PFIは、公共施設を民間企業に整備、運営させ、収益を上げようというものです。しかし、非営利で住民の福祉の増進を目的とする公共施設と企業の営利追求とはそもそも相入れないものです。
こうした根本的な矛盾を抱えたPFIは、本法施行後二十年以上が経過する中で、民間事業者の相次ぐ経営破綻などの問題事例を生み出してきました。会計検査院の報告でも明らかなように、低コストで質の高いサービスを提供するとのPFIの破綻は明白です。
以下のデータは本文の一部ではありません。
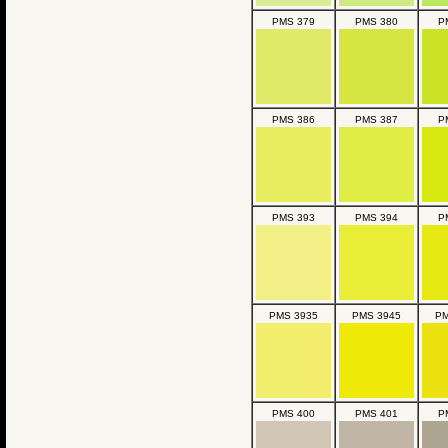
PMS 379
PMS 380
P
PMS 386
PMS 387
P
PMS 393
PMS 394
P
PMS 3935
PMS 3945
PM
PMS 400
PMS 401
P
質疑でも明らかにしたように、民間企業が収益を上げるために住民負担を引き上げ、施設で働く職員を非正規雇用に置き換えるなど、施設の公共性を犠牲にせざるを得ないのがPFIの本質です。にもかかわらず、岸田内閣は、PFIを新しい資本主義の中核としてデジタル田園都市国家構想の推進力と位置付け、今後十年で三十兆円の事業規模を目標に推進していくとしています。PFIの延命と推進を図るために出された本法案は、到底容認できるものではありません。
本法案は、コンセッション事業について、施設方針で定められた公共施設の規模や配置を事業期間の途中であっても民間事業者からの提案で変更可能としています。これは、営利を目的とする民間事業者の意向を反映させるためのものであり、公共施設管理者が実施方針で条件付けた政策目的が損なわれ、施設としての公共性が一層形骸化する懸念があります。
また、株式会社民間資金等活用事業推進機構、いわゆるPFI推進機構の設立期限の二〇二七年度末までの延長は、収益の上がらないPFI事業者の延命にほかなりません。機構が目指すインフラ投資市場の形成とは、公共施設を民間企業のための収益施設に変質をさせ、投資対象にしようとするというものであり、これを政府を挙げて推進するための機構の延長は断じて認められません。
民間企業の利益追求のために住民の福祉の増進という公共施設の本来の目的を犠牲にするPFIは即刻やめるべきだと述べまして、討論を終わります。